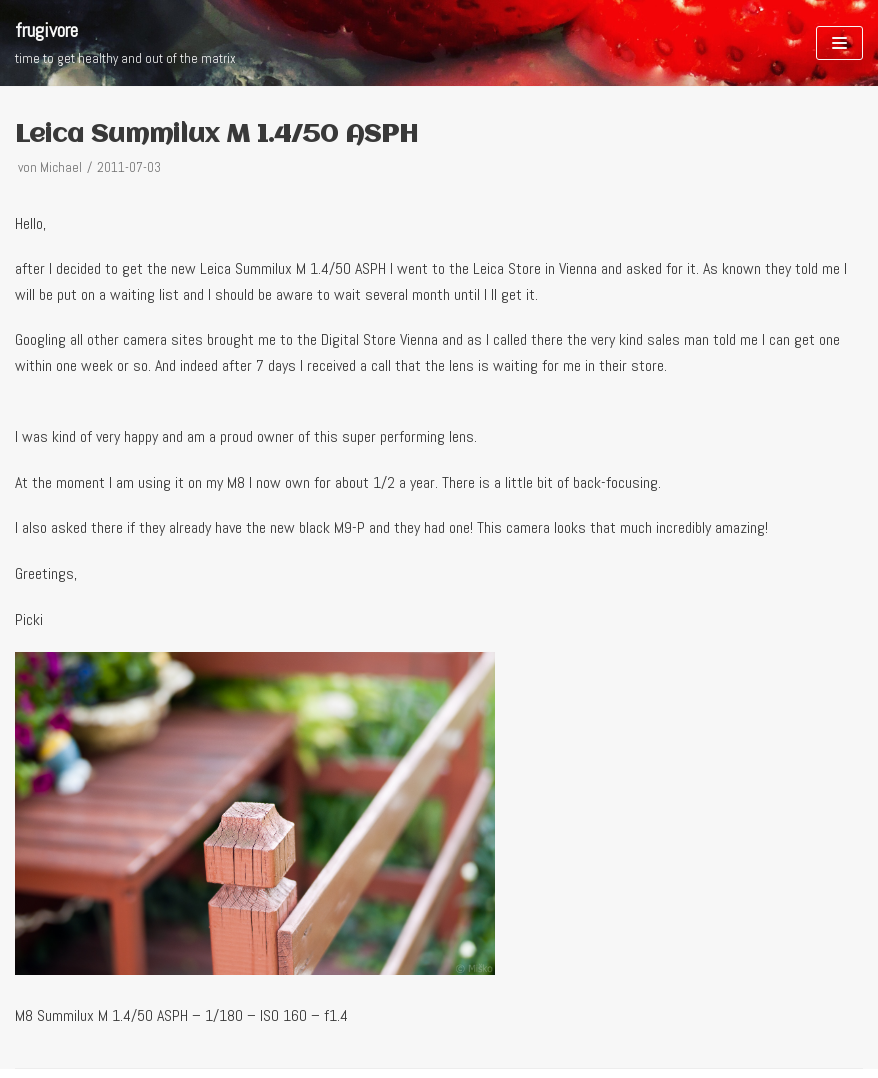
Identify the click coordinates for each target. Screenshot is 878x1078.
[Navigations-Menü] (839, 43)
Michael (61, 167)
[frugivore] (125, 43)
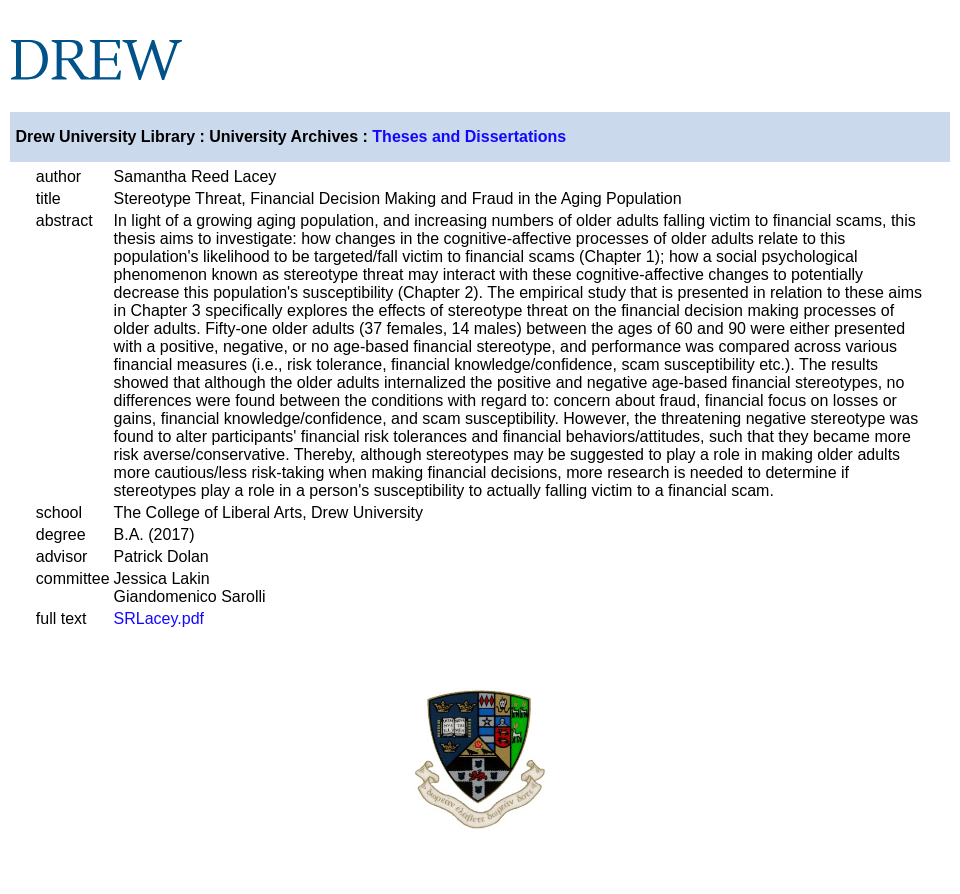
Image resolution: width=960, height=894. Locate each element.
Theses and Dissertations (469, 136)
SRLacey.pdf (159, 618)
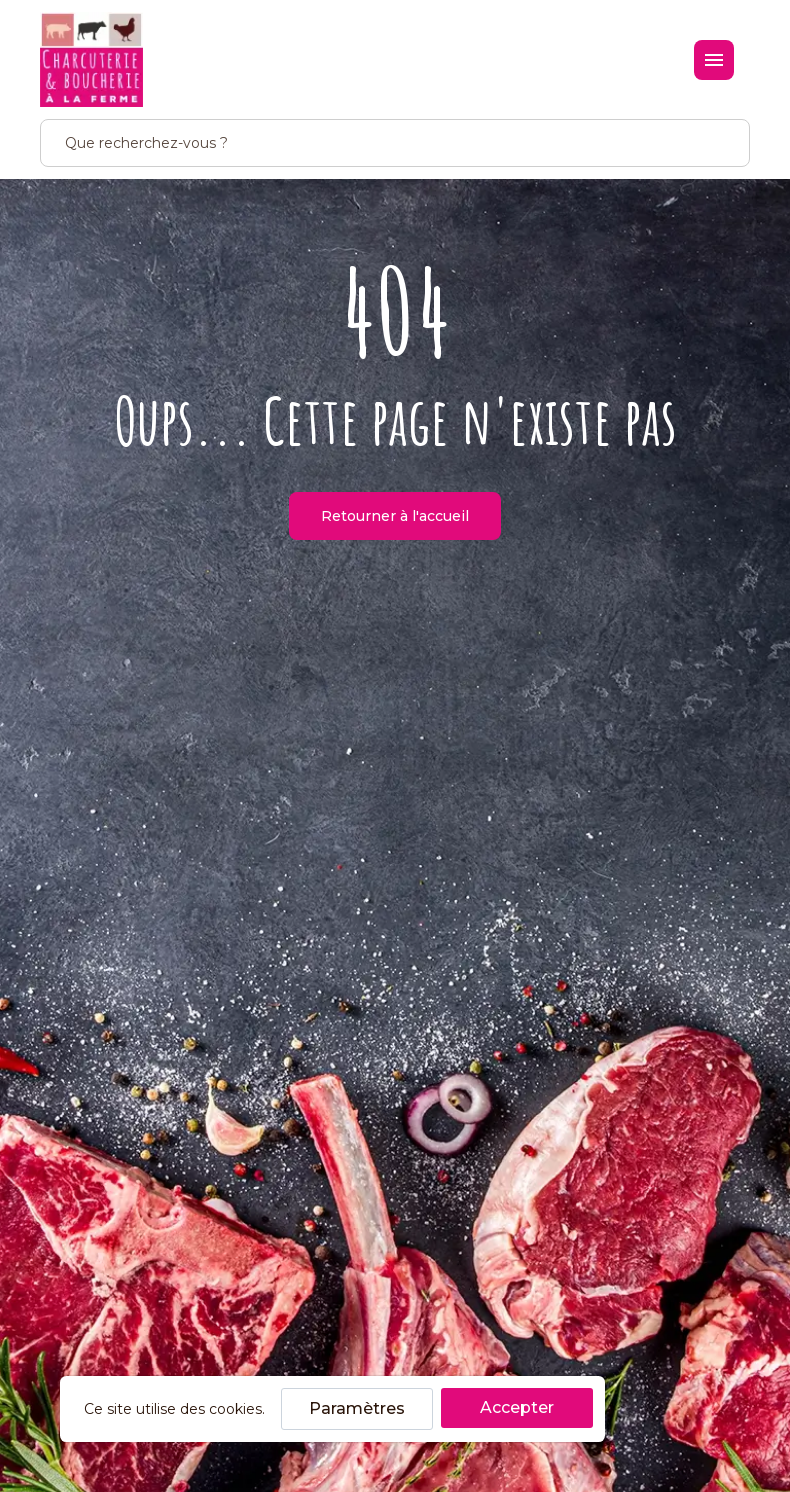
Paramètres (357, 1408)
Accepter (517, 1407)
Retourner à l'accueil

::::

ABOUT THIS TASK. When a line above includes the word "each", please list that line.

EXERCISE SOLUTION.
Identify the click coordinates for each target. Screenshot is 878x1078.
Image resolution: width=960, height=894. Locate each element.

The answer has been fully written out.